What You'll Deliver in the First 6–12 Months

• Take full QA ownership of one product family (Skin, Heart, Tissue) — running design controls, risk management, and change management in compliance with ISO 13485, EU MDR, and FDA requirements.

• Clear the backlog of open Medical Device Changes and establish a functioning change control cadence that keeps pace with the engineering team.

• Embed QA into all relevant Engineering Epics — no product development running without active QA coverage.

• Deliver an audit-ready design history file and technical documentation for your assigned product family.

What You'll Do

• Lead risk management activities in accordance with ISO 14971 — identifying, evaluating, and controlling risks with a pragmatic, engineering-driven approach.

Own the full risk management lifecycle for your product family, from hazard identification through residual risk evaluation and benefit-risk analysis.

• Drive design controls across the product lifecycle.

Including verification and validation strategy, design reviews, design inputs and outputs, and traceability throughout.

• Own change management.

Ensure design changes are properly assessed, documented, reviewed, and approved in compliance with applicable regulations and internal procedures.

• Coordinate design transfer.

Work closely with manufacturing QA Lead and Production

• Support technical documentation for regulatory submissions.

Including Design History Files and Technical Documentation under EU MDR.

• Lead continuous improvement initiatives.

Leveraging modern QA tooling, AI-assisted documentation, and automated testing frameworks to improve quality, compliance, and development speed.

• Act as QA subject matter expert for internal and external audits.

Covering medical device design quality, design controls, and design transfer.

• Participate in post-market surveillance.

Identify design-related issues and coordinate corrective and preventive actions.

Minimum Qualifications

• BSc or MSc in engineering, biomedical engineering, systems engineering, physics, or equivalent technical discipline.

• 5+ years of experience in the medical device industry with a focus on hardware, firmware, or electrical equipment.

• Deep expertise in design controls and risk management — hands-on experience with EU MDR (2017/745), ISO 13485, ISO 14971, and FDA 21 CFR Part 820 / Part 11.
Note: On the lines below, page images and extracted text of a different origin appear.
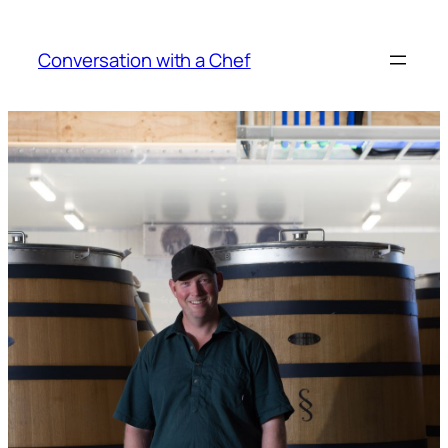
Skip
to
Conversation with a Chef
content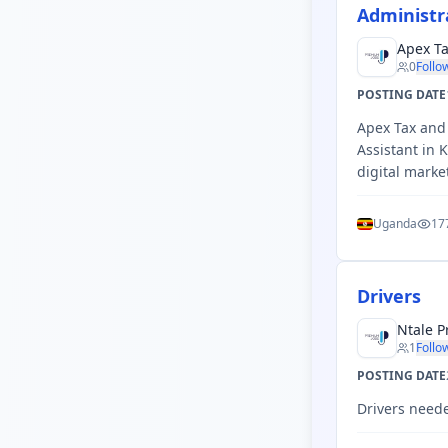
Administr
Apex Ta
0
Follo
POSTING DATE
Apex Tax and 
Assistant in
digital marke
Uganda
17
Drivers
Ntale P
1
Follo
POSTING DATE
Drivers need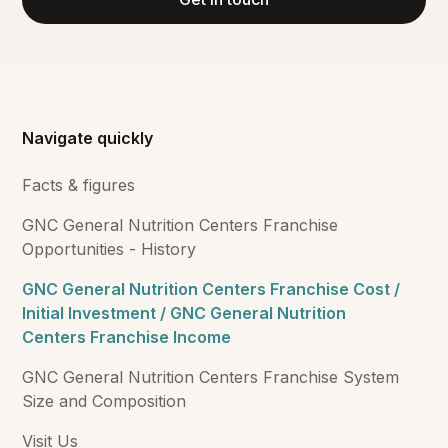
Navigate quickly
Facts & figures
GNC General Nutrition Centers Franchise
Opportunities - History
GNC General Nutrition Centers Franchise Cost /
Initial Investment / GNC General Nutrition
Centers Franchise Income
GNC General Nutrition Centers Franchise System
Size and Composition
Visit Us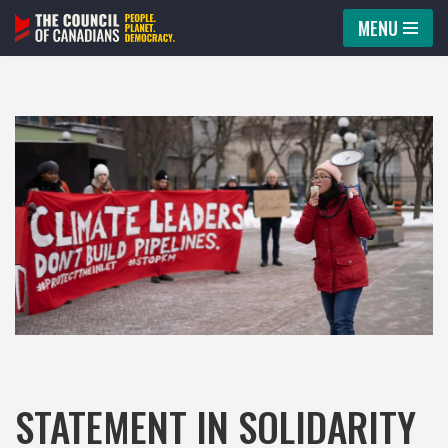
MENU
Skip
to
content
STATEMENT IN SOLIDARITY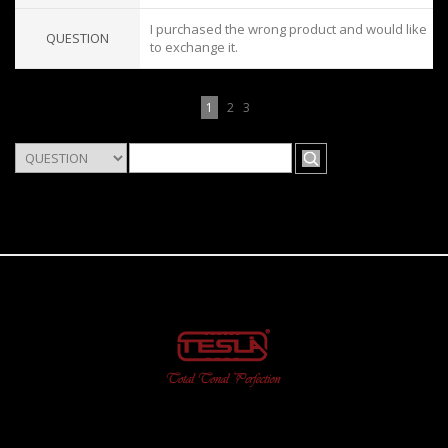
I purchased the wrong product and would like
QUESTION
to exchange it.
1
2
3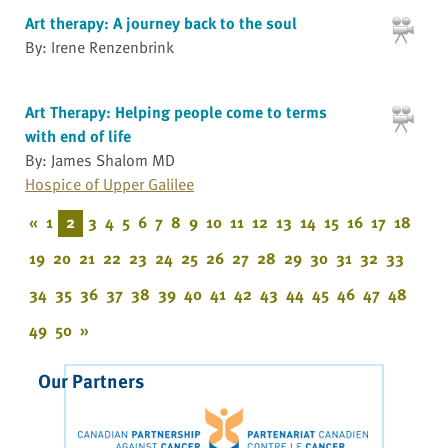
Art therapy: A journey back to the soul
By: Irene Renzenbrink
Art Therapy: Helping people come to terms
with end of life
By: James Shalom MD
Hospice of Upper Galilee
«
1
2
3
4
5
6
7
8
9
10
11
12
13
14
15
16
17
18
19
20
21
22
23
24
25
26
27
28
29
30
31
32
33
34
35
36
37
38
39
40
41
42
43
44
45
46
47
48
49
50
»
Our Partners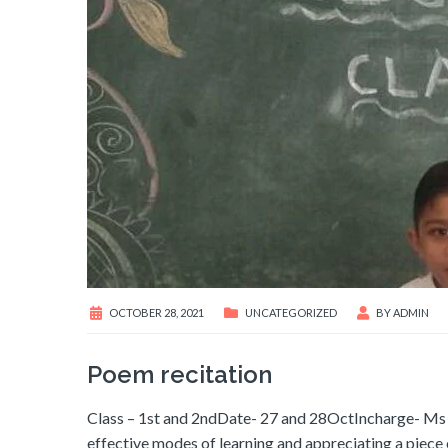
OCTOBER 28, 2021
UNCATEGORIZED
BY
ADMIN
Poem recitation
Class – 1st and 2ndDate- 27 and 28OctIncharge- Ms 
effective modes of learning and appreciating a piece of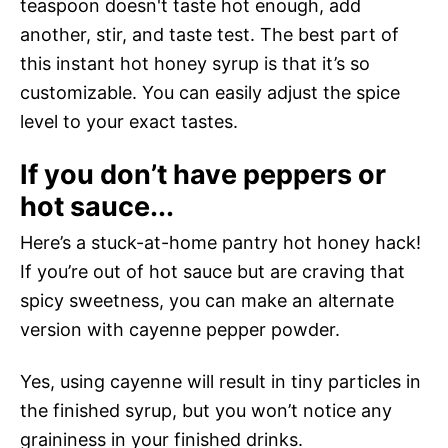
teaspoon doesn't taste hot enough, add
another, stir, and taste test. The best part of
this instant hot honey syrup is that it’s so
customizable. You can easily adjust the spice
level to your exact tastes.
If you don’t have peppers or
hot sauce...
Here’s a stuck-at-home pantry hot honey hack!
If you’re out of hot sauce but are craving that
spicy sweetness, you can make an alternate
version with cayenne pepper powder.
Yes, using cayenne will result in tiny particles in
the finished syrup, but you won’t notice any
graininess in your finished drinks.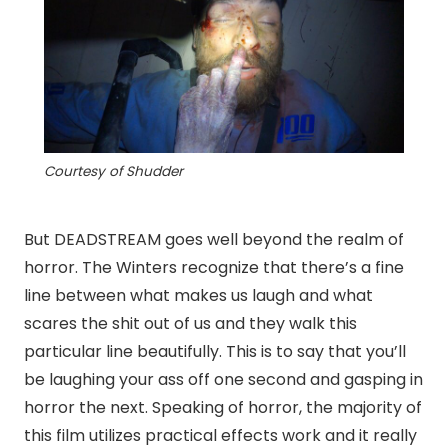
Courtesy of Shudder
But DEADSTREAM goes well beyond the realm of
horror. The Winters recognize that there’s a fine
line between what makes us laugh and what
scares the shit out of us and they walk this
particular line beautifully. This is to say that you’ll
be laughing your ass off one second and gasping in
horror the next. Speaking of horror, the majority of
this film utilizes practical effects work and it really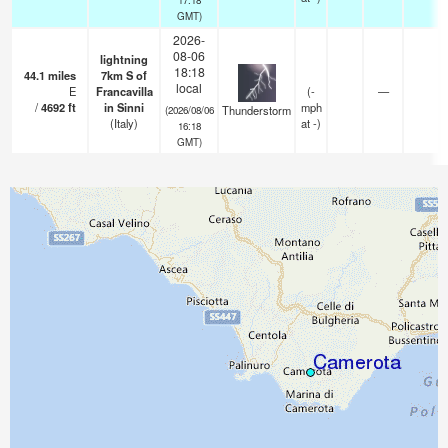
GMT)
2026-
08-06
lightning
18:18
44.1
miles
7km S of
local
E
Francavilla
(
-
—
/
4692
ft
in Sinni
mph
Thunderstorm
(2026/08/06
(Italy)
at -)
16:18
GMT)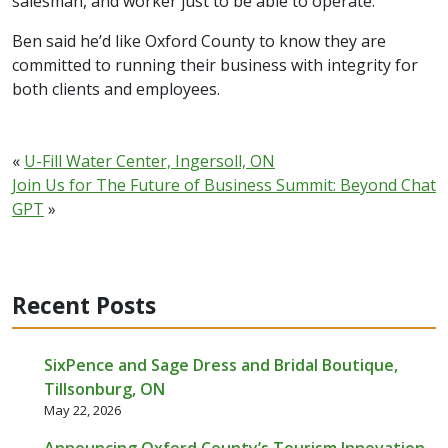
salesman, and worker just to be able to operate.
Ben said he’d like Oxford County to know they are
committed to running their business with integrity for
both clients and employees.
«
U-Fill Water Center, Ingersoll, ON
Join Us for The Future of Business Summit: Beyond Chat
GPT
»
Recent Posts
SixPence and Sage Dress and Bridal Boutique,
Tillsonburg, ON
May 22, 2026
Announcing Oxford County’s Tourism Innovation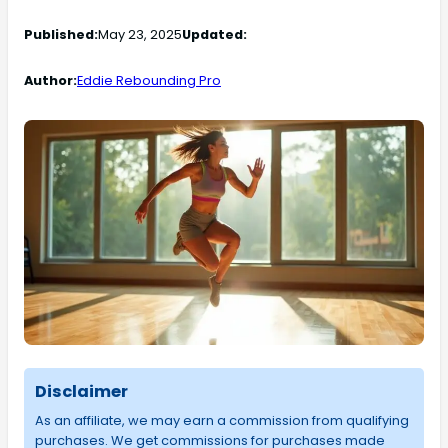
Published:
May 23, 2025
Updated:
Author:
Eddie Rebounding Pro
Disclaimer
As an affiliate, we may earn a commission from qualifying
purchases. We get commissions for purchases made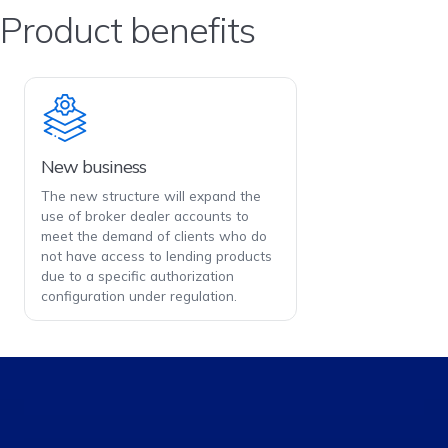
Product benefits
New business
The new structure will expand the
use of broker dealer accounts to
meet the demand of clients who do
not have access to lending products
due to a specific authorization
configuration under regulation.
• Strong working knowledge of IEC 60601-1, IEC 62471, IEC 62304, IEC 62366, and ISO 10993.

• Systems engineering mindset — able to connect and coherently address hardware, firmware, and systems integration across a product family.

• Self-leading and decision-capable; confident operating in a fast-paced, evolving environment with incomplete processes.

• Fluent English (written and verbal) with strong project management and cross-functional coordination skills.

• Genuine fluency with AI-driven workflows and modern digital tooling — eQMS, automation, and AI-assisted documentation are part of how you work, not add-ons.

Preferred

• Swedish language skills.

• Experience with Notified Body interactions and regulatory submissions.

• Audit experience, internal and external.

• Background in high-growth technology companies or startups.

• Knowledge of firmware development and embedded systems.

• Active participation in medical device industry organisations or standards committees.

About titles at Neko

We use a simplified internal title framework that prioritises clarity over hierarchy, so internal titles may differ from market‑facing role titles. Scope, impact and level of the role are fully aligned and will be clearly discussed throughout the process.

Hiring Process

Candidates progress from application and structured screening through thoughtfully designed interviews culminating in a formal offer and final pre-employment checks before joining the team.

Equal Opportunity & Inclusion Statement

Neko Health is committed to inclusive hiring and member-first care. We welcome candidates from all backgrounds and encourage you to request reasonable adjustments to support your application.